In a subsequent clause it is provided “that no writ, summons, or other process issued by a justice of the peace, or issued in any criminal or other suit commenced by the United States or any state, shall be subject to the payment of stamp duties.” The question is whether this certificate comes within the requirement or within the exemption. Our statute requires that the copy of the order with the certificate of the justices thereon and the notice appended, shall be made and signed by the justices and delivered to the officer to be served as a writ of summons is by law required to be served. The whole is an entire thing, made up in part by the justices’ certificate, yet the certificate is a necessary and indispensable part of the process, and the whole issues from the justices, and the whole is to be served as a writ of summons, as an entire process, as much so as a declaration and writ under our practice.

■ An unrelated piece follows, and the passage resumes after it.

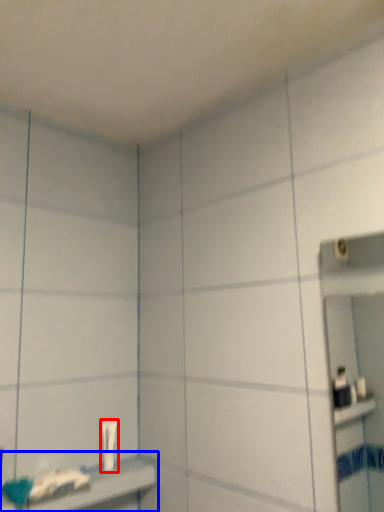 Question: Which point is further to the camera, toothpaste (highlighted by a red box) or shelf (highlighted by a blue box)?

Choices:
 (A) toothpaste
 (B) shelf

Answer: (A) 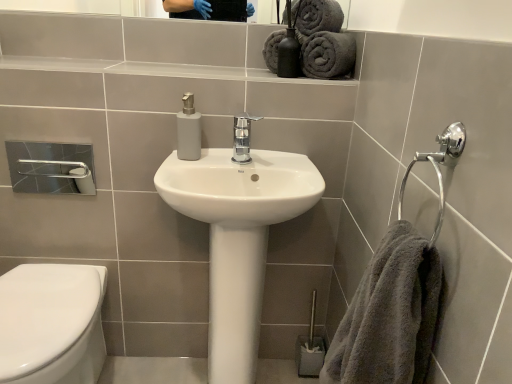 At what (x,y) coordinates should I click in order to perform the action: click on vacant space to the right of chrome metallic faucet at center. Please return your answer as a coordinate pair (x, y). The image size is (512, 384). Looking at the image, I should click on [280, 155].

It is also returnable to the justices. In view of its purpose and use, it is to be considered as an entire original process. The provision which exempts the process from *257stamp duties, exempts all its constituent parts. Criminal process is by tbe same provision exempt from stamp duties, and could it be reasonably claimed that it would lose this immunity from duties because under a legal requirement it contained a certificate of the day when it issued or was presented? We think the paper in question comes within the exemption of process, and not within the requirement as to certificates.
The judgment of the county court quashing the order of removal is reversed, the motion to quash overruled and the case remanded.